The moment income and profits begin to rise again, confidence begins to change. This is the easiest time to make money because of the wide participation and trend catchers.

Transitional period

The third phase of a bull market is marked by excessive speculation and the appearance of pressure inflationary. (Dow formed these theorems about 100 years ago, but this scenario is certainly familiar.)

In this final phase, the public fully participates in the market, overvalues ​​and extremely high reliability. This is a mirror image of the first phase of the bull market.

Bear market in the Dow theory

The bear market is also divided into 3 phases: the distribution phase, the transitional period, the desperate phase.

Distribution phase

Like accumulation, the distribution phase marks the beginning of a bear market. When users began to realize that conditions were not as good as they used to be, they began selling stocks.

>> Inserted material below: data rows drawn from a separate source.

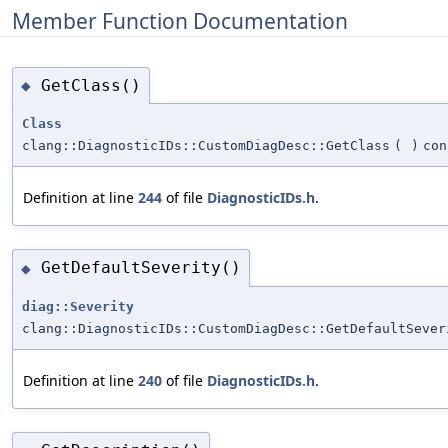
Member Function Documentation
GetClass()
◆
Class
clang::DiagnosticIDs::CustomDiagDesc::GetClass
(
)
con
Definition at line
244
of file
DiagnosticIDs.h
.
GetDefaultSeverity()
◆
diag::Severity
clang::DiagnosticIDs::CustomDiagDesc::GetDefaultSever
Definition at line
240
of file
DiagnosticIDs.h
.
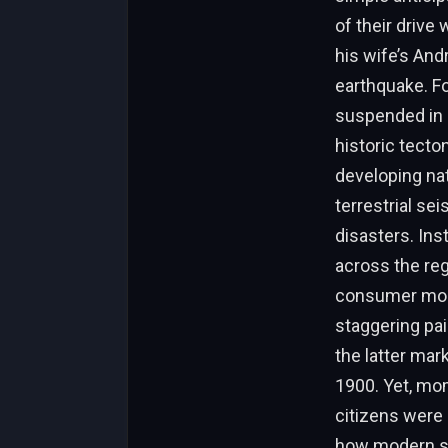
of their drive
his wife’s And
earthquake. Fo
suspended in a
historic tecto
developing nat
terrestrial s
disasters. Ins
across the re
consumer mobil
staggering pai
the latter mar
1900. Yet, mom
citizens were 
how modern sm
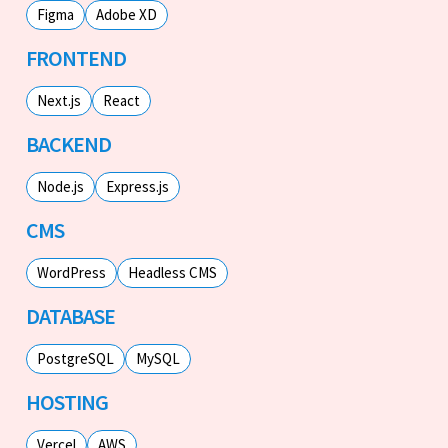
Figma
Adobe XD
FRONTEND
Next.js
React
BACKEND
Node.js
Express.js
CMS
WordPress
Headless CMS
DATABASE
PostgreSQL
MySQL
HOSTING
Vercel
AWS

While the market is in decline, there is little confidence that a bear market has begun. Most forecasters it will still increase. The visionary investors feel the profit has reached a high level. Study and start selling your holdings.

The trading volume is still high but tends to decrease in the increase. The public is still active but has begun to show signs of looming as the hope of profitability begins to diminish.

Phase marked

Phase two of a bear market also offers the biggest move. This is when the trend has been identified as down and business conditions begin to deteriorate. Estimates fall in income, a shortage occurs, profit margins fall and sales fall. As business conditions worsened, the sell-off continued.

Despair period

This is the final stage of a bear market. Here, all hope is lost and the stock is upheld. Valuations are low, but sales continue as participants seek to sell whatever. Bad news, bleak economic outlook and no more buyers found.

The market will continue to decline until all bad news is fully priced in stocks. Once the stock fully reflects the worst possible outcome, the cycle begins again.

Important models in Dow theory

There are several important models in Dow Theory. Traders can use these forms to identify trading opportunities. Some models that we will study include:

  • Model 2 peaks, 2 bottoms (double top, double bottom)
model of double-bottomed double-bottomed theory dow
Image source: zerodha.com

  • Model 3 peaks, 3 bottoms (triple top, triple bottom)
model 3 peak 3 bottom theoretical dow
Image source: zerodha.com
  • Trading range
trading range
Image source: zerodha.com
  • Flag price model
flag pattern
Image source: zerodha.com

Besides resistance and support is also a core concept of the Dow theory.

As is said in many indicators, everything is just a whim. Whether the application and the transaction succeeds or not is up to you. Thereby drawing a successful trading method and finally good luck and victory.